February 03, 1991|Alex Raksin

ABRAHAM LINCOLN: And the Second American Revolution by James M. McPherson (Oxford: $17.95; 167 pp.). "Freedom" has become such an empty political catchword these days that it's a delight to have this opportunity to reflect back on a President who understood its true elusiveness. Abraham Lincoln was able to see through the Southern secessionists who claimed they left the union to preserve their rights as slave-owners "in the same spirit of freedom and independence that prompted the first American revolution." He understood that what philosopher Isaiah Berlin called "negative liberty"--freedom from interference by outside authority--could only be enforced if it did not impede "positive liberty," the freedom to realize one's potential.

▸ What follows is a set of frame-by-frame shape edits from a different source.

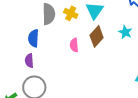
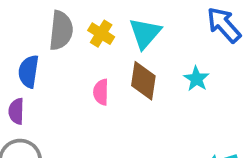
brown diamond: (97, 36) -> (143, 81), turned -40

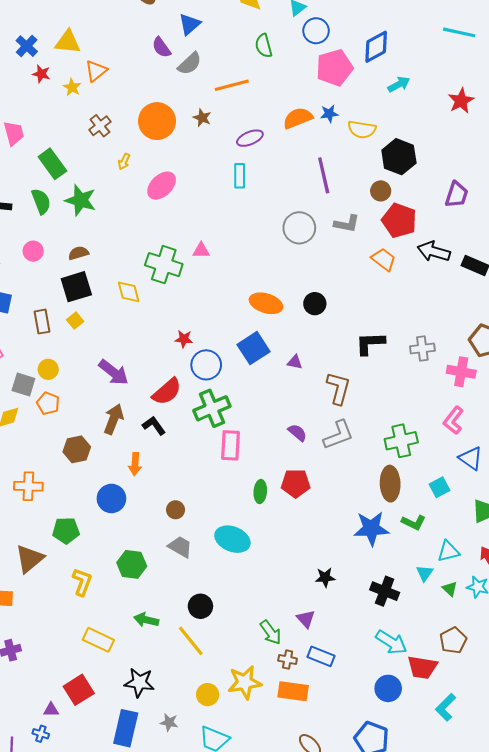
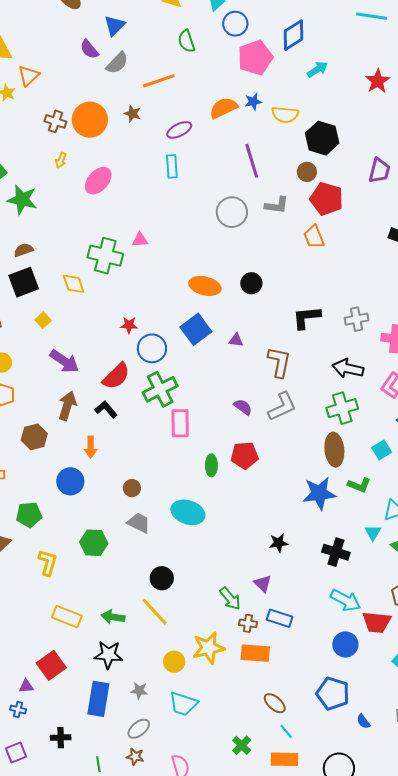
brown cross: (100, 126) -> (55, 121), moved, turned -30
black arrow: (434, 251) -> (348, 369), moved
orange trapezoid: (384, 259) -> (314, 237), turned -145
yellow square: (75, 321) -> (43, 320), moved
green arrow: (146, 620) -> (113, 617), moved

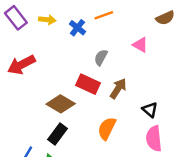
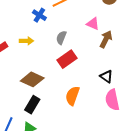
yellow arrow: (47, 20) -> (26, 41), moved
red rectangle: (88, 84) -> (67, 59), moved, turned -54
brown arrow: (118, 88) -> (106, 39), moved

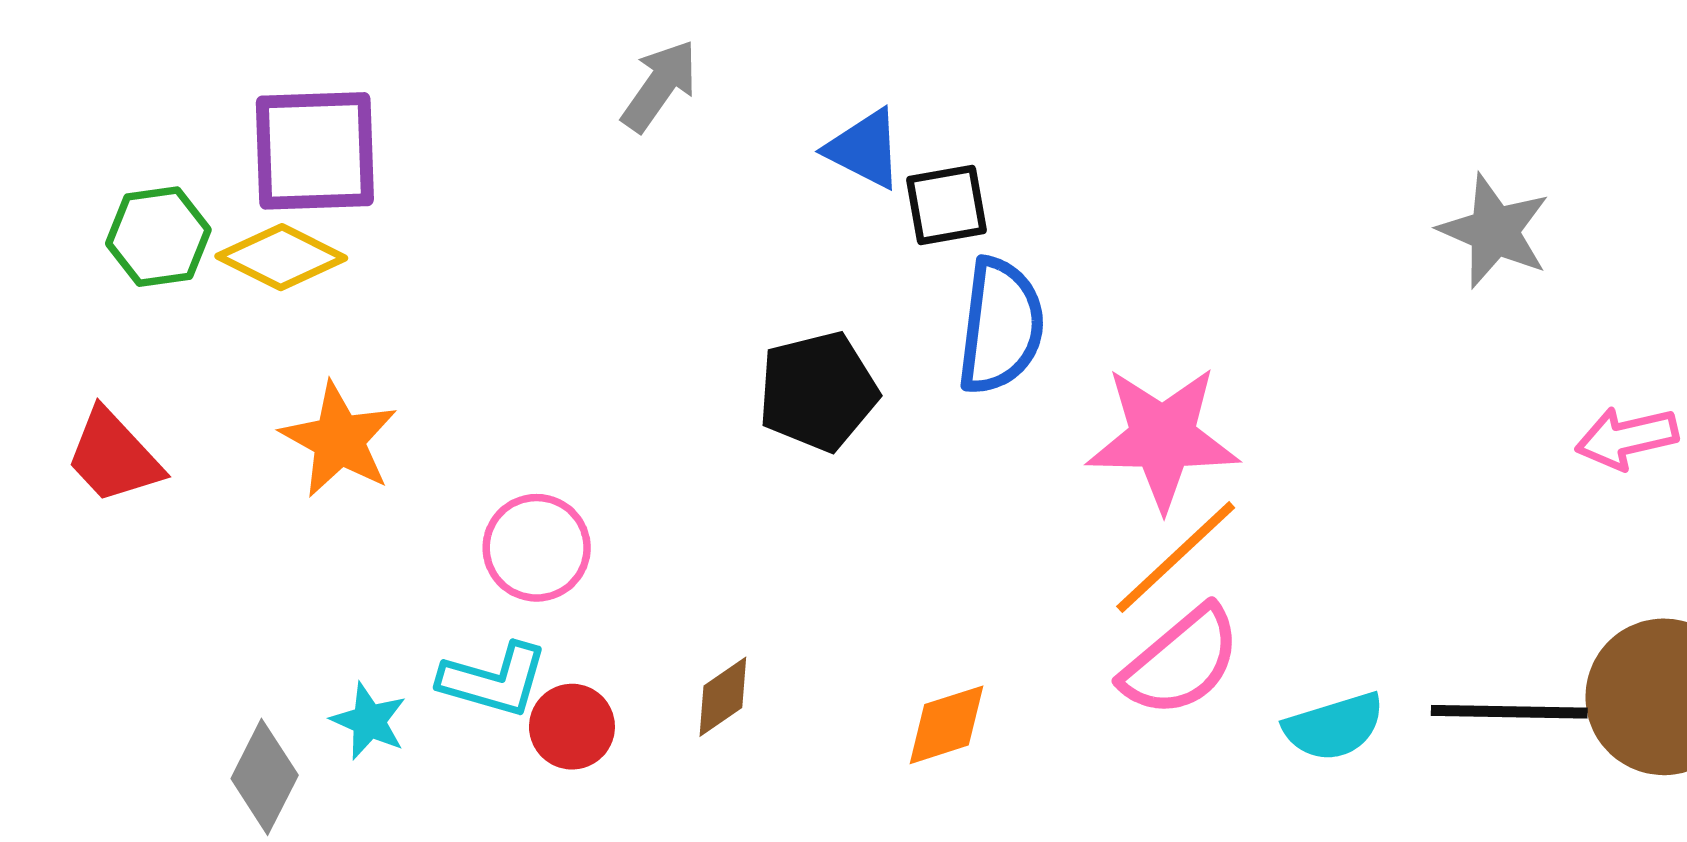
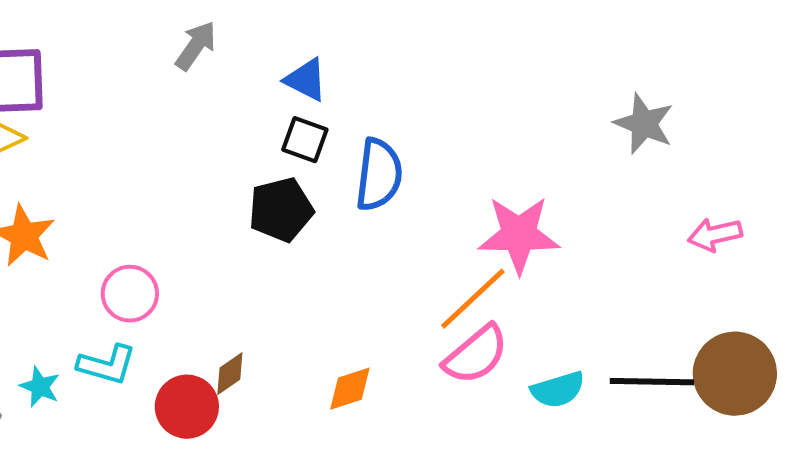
black square: (946, 205) -> (305, 140), moved, turned 30
pink star: (1163, 438) -> (519, 235), moved
red circle: (572, 727) -> (187, 407), moved, size x1.4

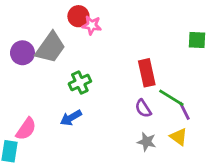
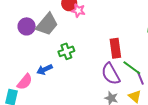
purple semicircle: (143, 108) -> (111, 74), size x1.6
blue arrow: (71, 118) -> (45, 69), moved

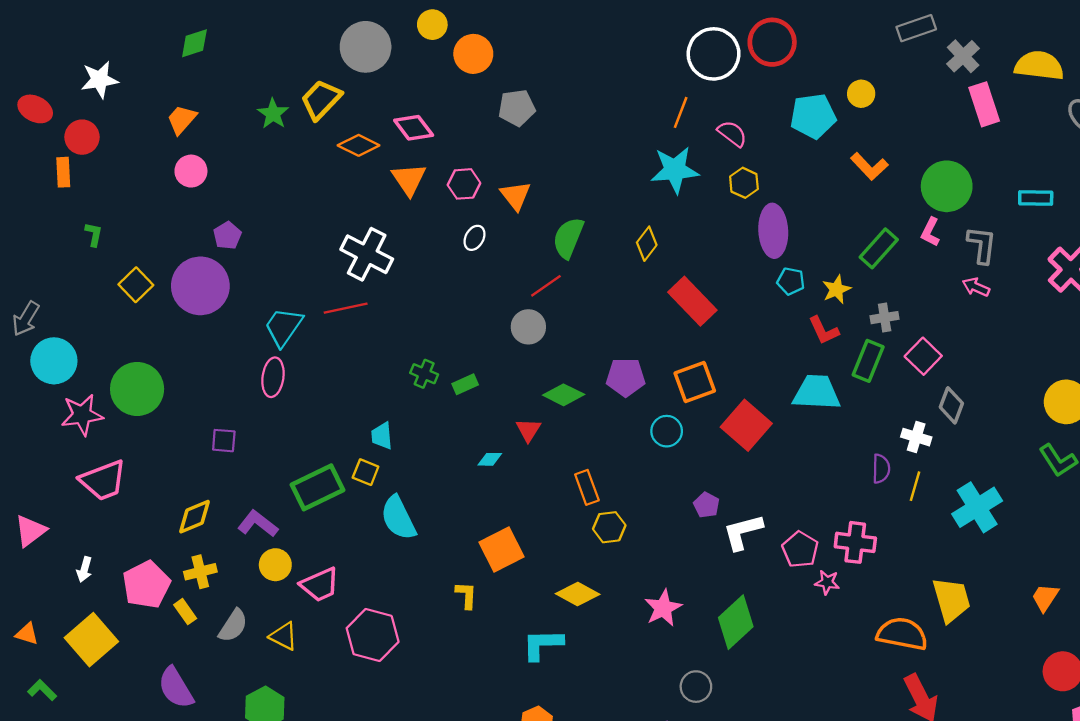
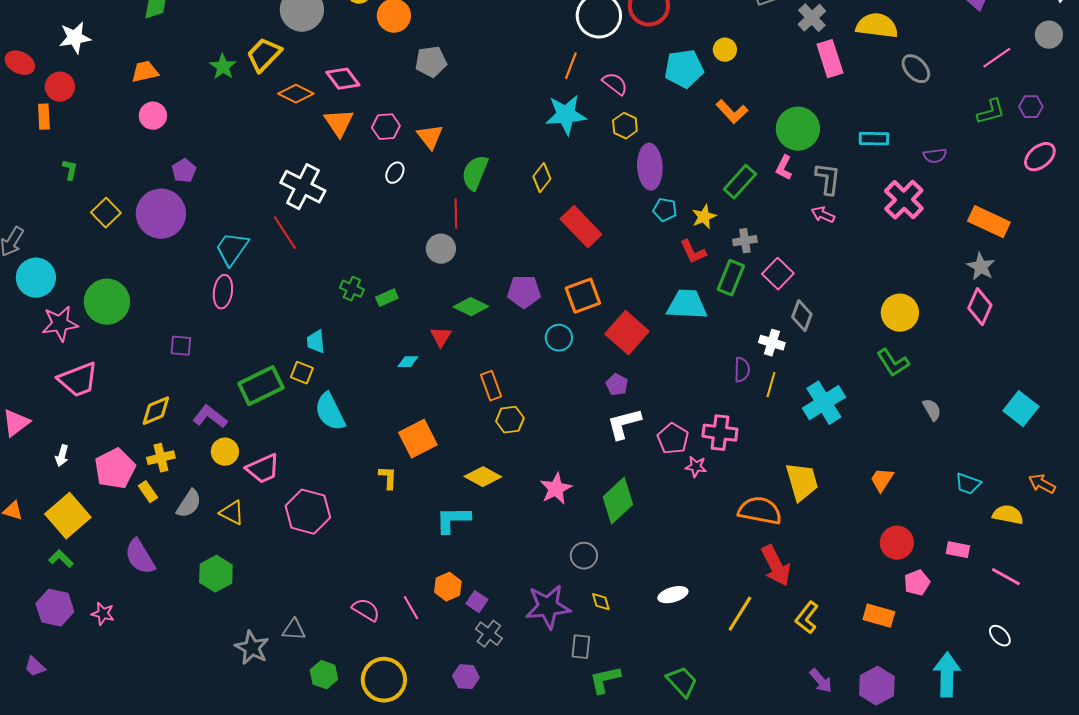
orange trapezoid: (182, 120) -> (145, 72), turned 36
red line: (546, 286) -> (456, 214), turned -56
red line: (346, 308) -> (285, 233), turned 69
purple pentagon: (706, 505) -> (617, 385), moved
green L-shape: (42, 690) -> (61, 559), moved

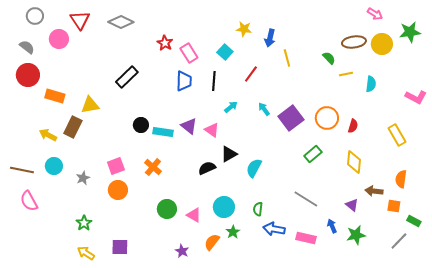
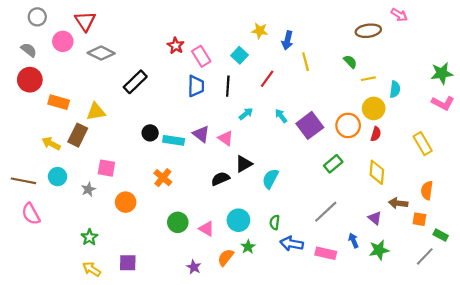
gray diamond: (121, 22) -> (101, 53), moved
green star: (410, 32) -> (442, 73), moved
brown ellipse: (354, 42) -> (368, 31), moved
yellow circle: (382, 44) -> (374, 108), moved
pink square: (116, 166) -> (106, 168), moved, turned 30
gray line: (306, 199) -> (326, 212), turned -75

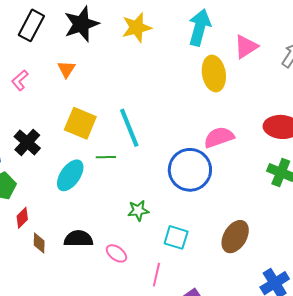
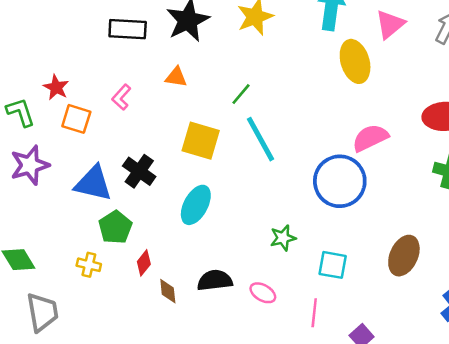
black rectangle: (31, 25) -> (128, 29), turned 72
orange triangle: (66, 69) -> (176, 77), turned -48
green line: (106, 157) -> (241, 94), moved, turned -42

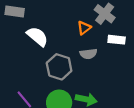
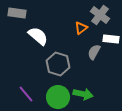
gray semicircle: (88, 54) -> (94, 52), moved, turned 126

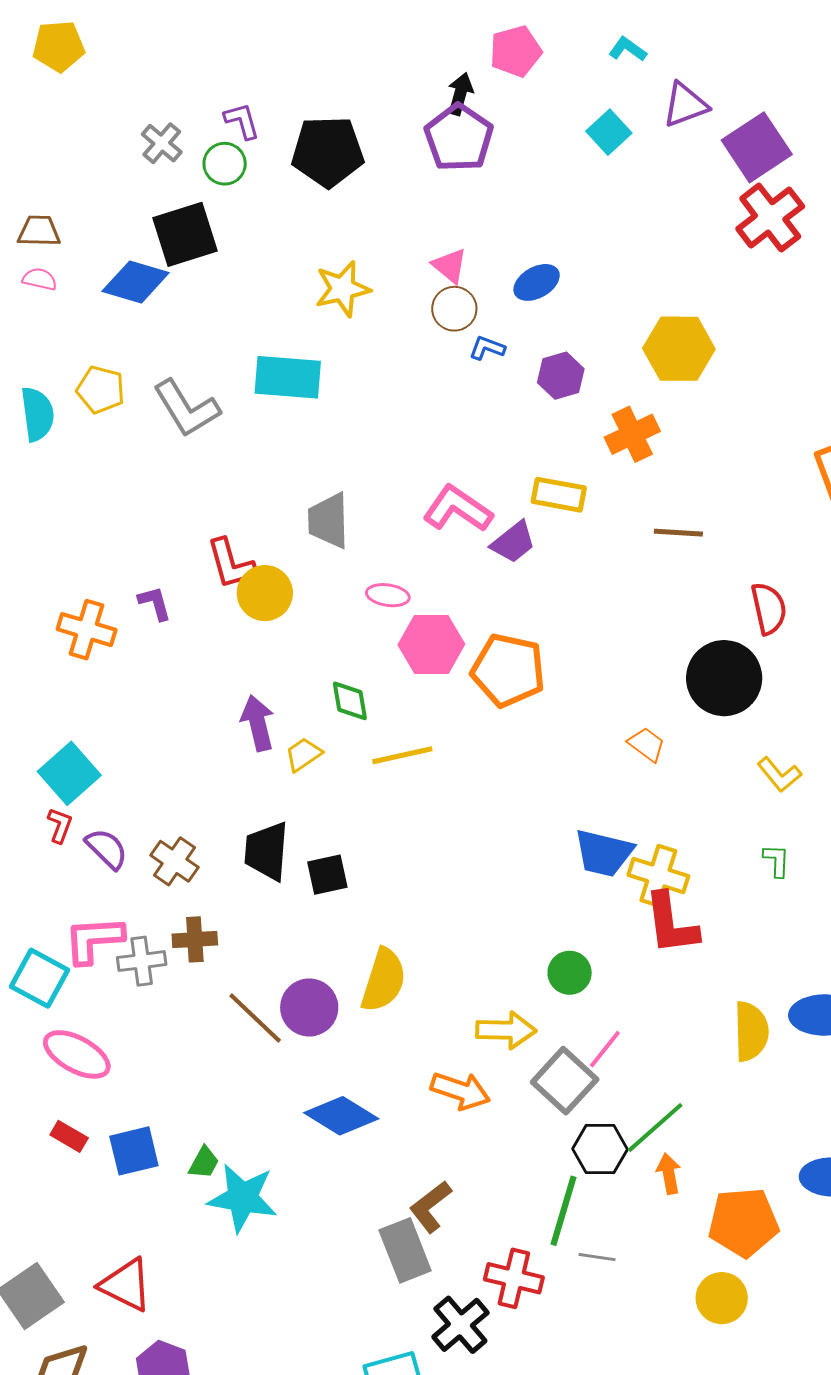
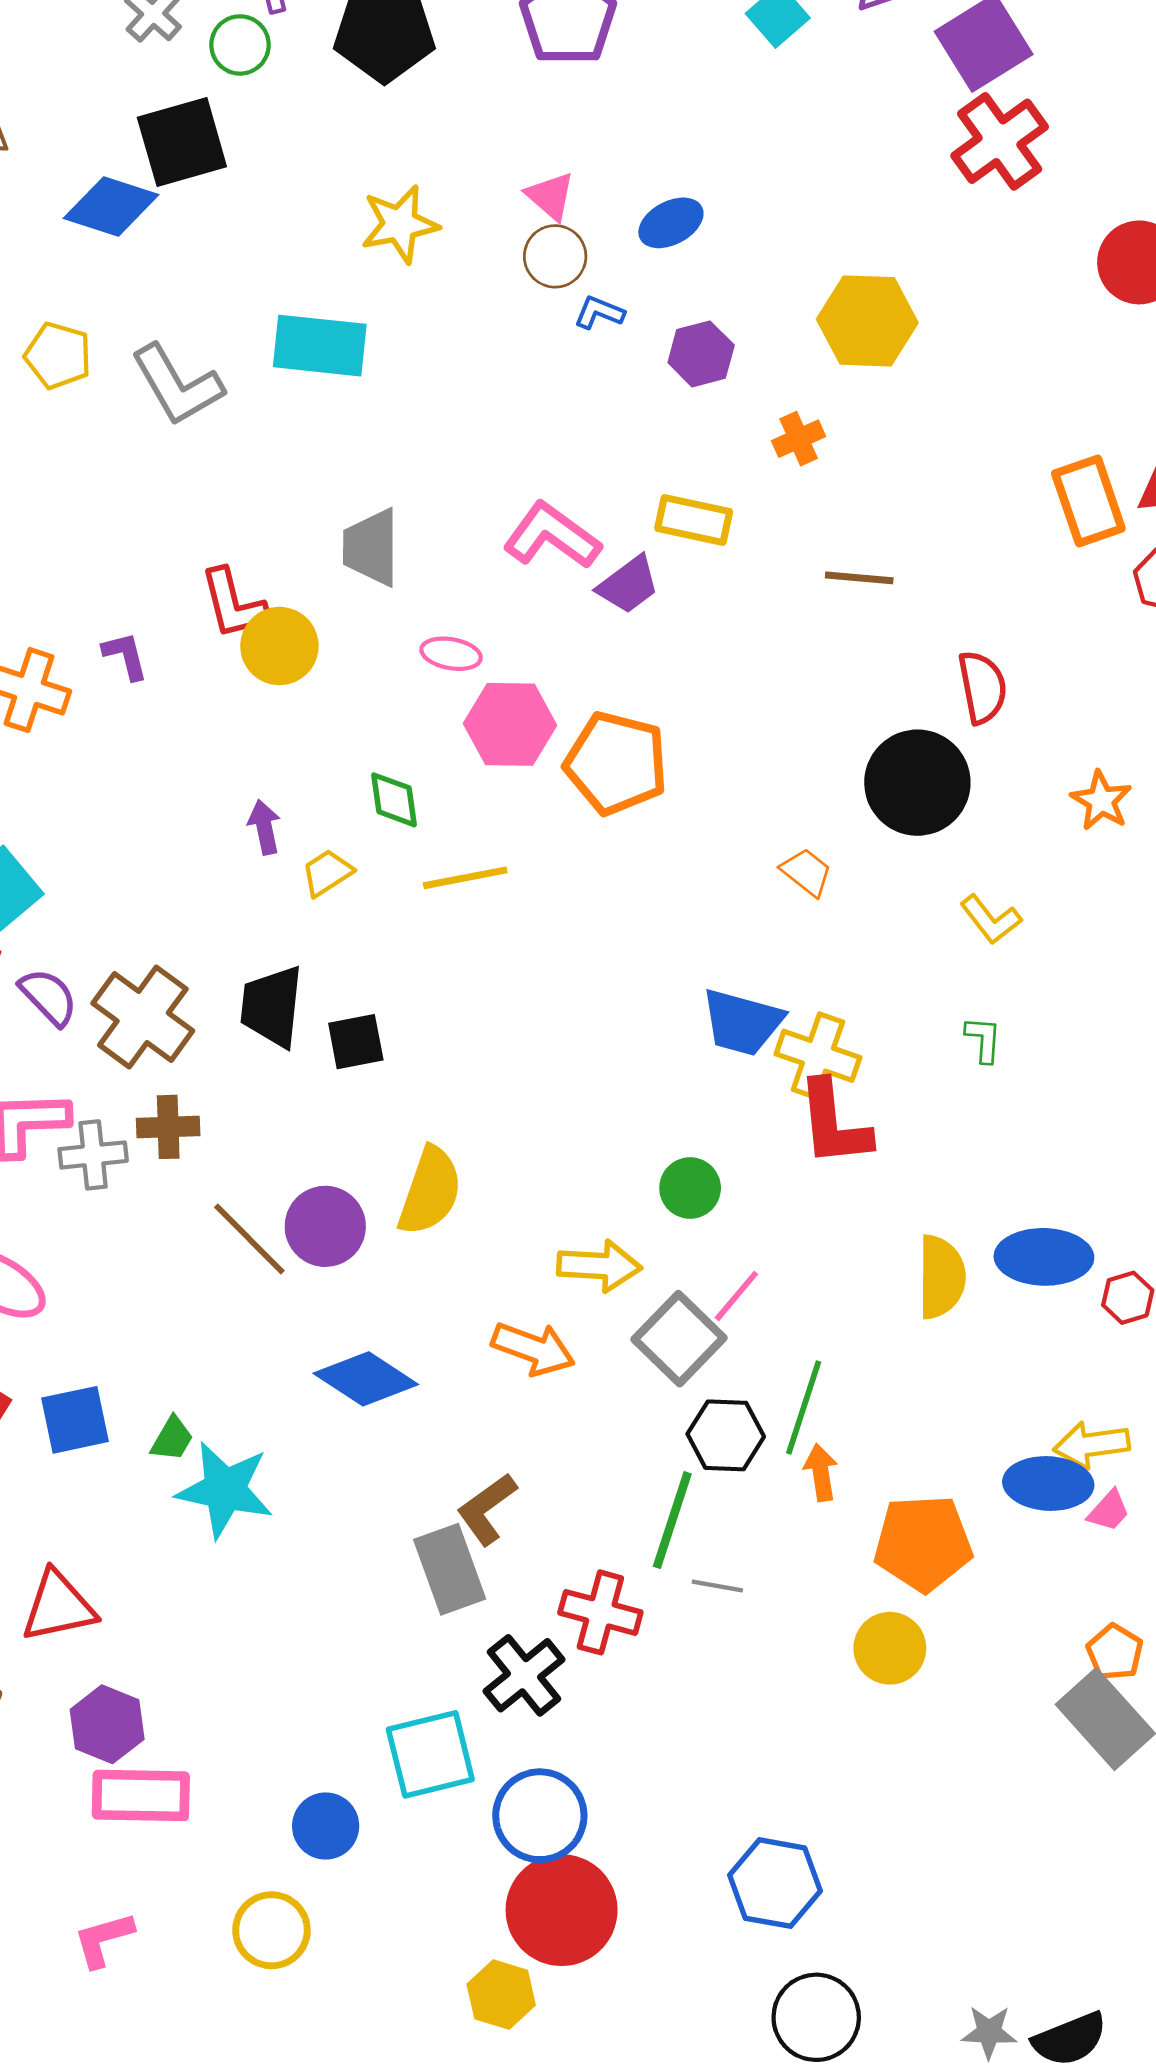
orange cross: (632, 434) -> (799, 439), size x0.7
purple arrow: (258, 723) -> (264, 827), size x0.7
brown cross: (174, 861) -> (143, 1017), size x1.5
green line: (655, 1128) -> (804, 1407), turned -32
red triangle: (126, 1285) -> (58, 1607), turned -40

Based mostly on James McPherson's lectures, these essays sometimes plod with the repetitions public speakers are obliged to make. McPherson's tone also seems too dispassionate; we hunger for irony, for instance, in his description of the federal government's decision to withhold land from hospitals in order "to preserve liberty." But this affectionate history provides a much-needed uplift from the doom of 1970s revisionism, which claimed the Civil War accomplished little for blacks, even though McPherson's notion that the Civil War was as important an event as the French Revolution seems overstated, given that its gains were largely nullified in the Southern counterrevolution of the 1880s.